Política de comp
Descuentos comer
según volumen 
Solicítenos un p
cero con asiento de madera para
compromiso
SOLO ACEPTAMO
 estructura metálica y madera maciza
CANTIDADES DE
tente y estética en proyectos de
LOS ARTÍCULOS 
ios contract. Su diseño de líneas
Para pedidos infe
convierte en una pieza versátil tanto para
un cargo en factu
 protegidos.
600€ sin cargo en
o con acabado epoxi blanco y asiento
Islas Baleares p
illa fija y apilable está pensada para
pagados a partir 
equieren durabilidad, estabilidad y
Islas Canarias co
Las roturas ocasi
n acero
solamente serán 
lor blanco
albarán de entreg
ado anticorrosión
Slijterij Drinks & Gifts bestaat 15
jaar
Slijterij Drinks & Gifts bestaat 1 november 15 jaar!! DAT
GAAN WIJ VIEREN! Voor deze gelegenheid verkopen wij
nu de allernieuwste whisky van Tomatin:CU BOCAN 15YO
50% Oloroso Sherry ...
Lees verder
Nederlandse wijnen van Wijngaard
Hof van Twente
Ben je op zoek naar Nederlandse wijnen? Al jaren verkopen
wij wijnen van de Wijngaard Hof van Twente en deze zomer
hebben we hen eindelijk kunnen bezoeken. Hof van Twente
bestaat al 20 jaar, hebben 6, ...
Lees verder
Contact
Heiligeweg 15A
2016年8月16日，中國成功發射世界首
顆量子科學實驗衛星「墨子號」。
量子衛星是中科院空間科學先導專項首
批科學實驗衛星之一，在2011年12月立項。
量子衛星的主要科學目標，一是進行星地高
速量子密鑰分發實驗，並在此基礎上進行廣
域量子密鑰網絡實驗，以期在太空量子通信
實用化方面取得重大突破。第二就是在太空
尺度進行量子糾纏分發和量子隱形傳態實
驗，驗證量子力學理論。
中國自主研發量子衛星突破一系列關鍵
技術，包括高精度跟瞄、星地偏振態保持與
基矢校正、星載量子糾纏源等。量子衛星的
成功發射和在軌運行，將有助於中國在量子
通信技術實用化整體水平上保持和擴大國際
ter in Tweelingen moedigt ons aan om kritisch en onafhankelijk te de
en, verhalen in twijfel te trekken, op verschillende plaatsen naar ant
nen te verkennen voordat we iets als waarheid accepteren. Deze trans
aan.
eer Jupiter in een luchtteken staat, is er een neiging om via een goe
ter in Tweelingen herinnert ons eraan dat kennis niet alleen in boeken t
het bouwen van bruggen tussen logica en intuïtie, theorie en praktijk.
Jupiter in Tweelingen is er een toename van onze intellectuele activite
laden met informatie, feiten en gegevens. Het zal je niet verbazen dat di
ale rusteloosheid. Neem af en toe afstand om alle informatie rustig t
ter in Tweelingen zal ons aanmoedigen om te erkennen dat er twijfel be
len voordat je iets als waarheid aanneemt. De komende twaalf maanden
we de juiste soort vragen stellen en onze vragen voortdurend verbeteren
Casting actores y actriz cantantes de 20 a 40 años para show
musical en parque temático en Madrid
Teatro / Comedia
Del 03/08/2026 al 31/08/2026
***
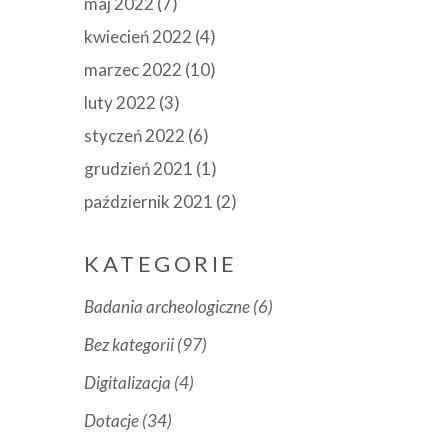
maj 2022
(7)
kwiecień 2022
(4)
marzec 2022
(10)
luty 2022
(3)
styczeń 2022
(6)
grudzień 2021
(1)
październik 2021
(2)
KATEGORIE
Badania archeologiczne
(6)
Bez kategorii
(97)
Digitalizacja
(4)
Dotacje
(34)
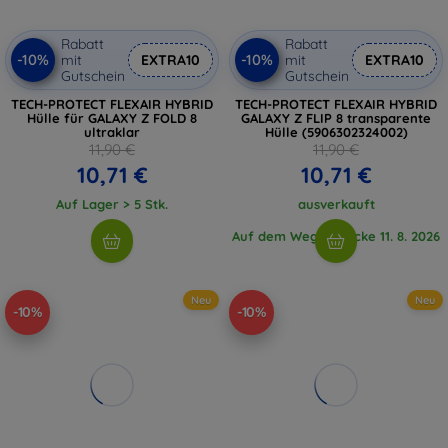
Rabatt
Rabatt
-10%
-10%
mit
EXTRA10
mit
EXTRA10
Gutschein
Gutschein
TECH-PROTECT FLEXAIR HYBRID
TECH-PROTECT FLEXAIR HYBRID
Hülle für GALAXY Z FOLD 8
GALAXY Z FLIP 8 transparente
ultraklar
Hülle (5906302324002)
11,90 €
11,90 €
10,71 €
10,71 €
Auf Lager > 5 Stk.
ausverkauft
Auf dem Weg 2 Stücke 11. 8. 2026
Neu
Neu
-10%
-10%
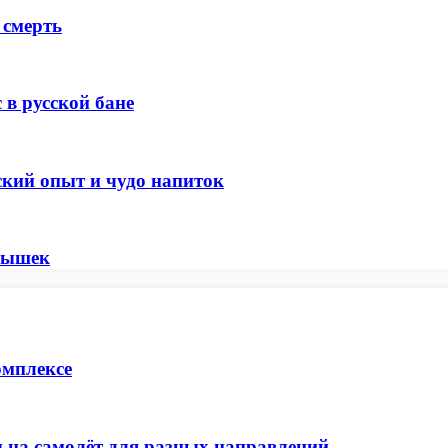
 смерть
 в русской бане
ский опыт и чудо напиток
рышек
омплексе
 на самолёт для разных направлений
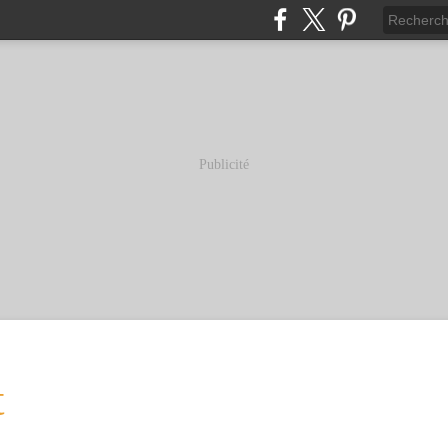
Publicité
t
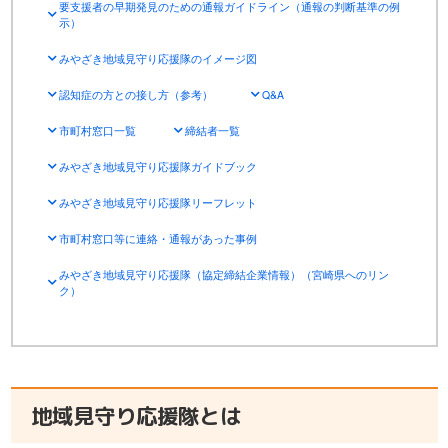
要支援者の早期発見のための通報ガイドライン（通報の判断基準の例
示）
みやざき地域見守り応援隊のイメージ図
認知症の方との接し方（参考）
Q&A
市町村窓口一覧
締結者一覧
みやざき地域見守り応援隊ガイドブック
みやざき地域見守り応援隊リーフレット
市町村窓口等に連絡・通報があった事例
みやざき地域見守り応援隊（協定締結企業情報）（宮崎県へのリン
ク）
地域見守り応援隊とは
***
* WHAT YOU NEED TO DO: Your answer should be the lines above, from the line containing "顆量子科學實驗衛星「墨子號」。" up to and including the line containing "Del 03/08/2026 al 31/08/2026", reproduced exactly and with nothing else.

* EXERCISE RESULT:
顆量子科學實驗衛星「墨子號」。
量子衛星是中科院空間科學先導專項首
批科學實驗衛星之一，在2011年12月立項。
量子衛星的主要科學目標，一是進行星地高
速量子密鑰分發實驗，並在此基礎上進行廣
域量子密鑰網絡實驗，以期在太空量子通信
實用化方面取得重大突破。第二就是在太空
尺度進行量子糾纏分發和量子隱形傳態實
驗，驗證量子力學理論。
中國自主研發量子衛星突破一系列關鍵
技術，包括高精度跟瞄、星地偏振態保持與
基矢校正、星載量子糾纏源等。量子衛星的
成功發射和在軌運行，將有助於中國在量子
通信技術實用化整體水平上保持和擴大國際
ter in Tweelingen moedigt ons aan om kritisch en onafhankelijk te de
en, verhalen in twijfel te trekken, op verschillende plaatsen naar ant
nen te verkennen voordat we iets als waarheid accepteren. Deze trans
aan.
eer Jupiter in een luchtteken staat, is er een neiging om via een goe
ter in Tweelingen herinnert ons eraan dat kennis niet alleen in boeken t
het bouwen van bruggen tussen logica en intuïtie, theorie en praktijk.
Jupiter in Tweelingen is er een toename van onze intellectuele activite
laden met informatie, feiten en gegevens. Het zal je niet verbazen dat di
ale rusteloosheid. Neem af en toe afstand om alle informatie rustig t
ter in Tweelingen zal ons aanmoedigen om te erkennen dat er twijfel be
len voordat je iets als waarheid aanneemt. De komende twaalf maanden
we de juiste soort vragen stellen en onze vragen voortdurend verbeteren
Casting actores y actriz cantantes de 20 a 40 años para show
musical en parque temático en Madrid
Teatro / Comedia
Del 03/08/2026 al 31/08/2026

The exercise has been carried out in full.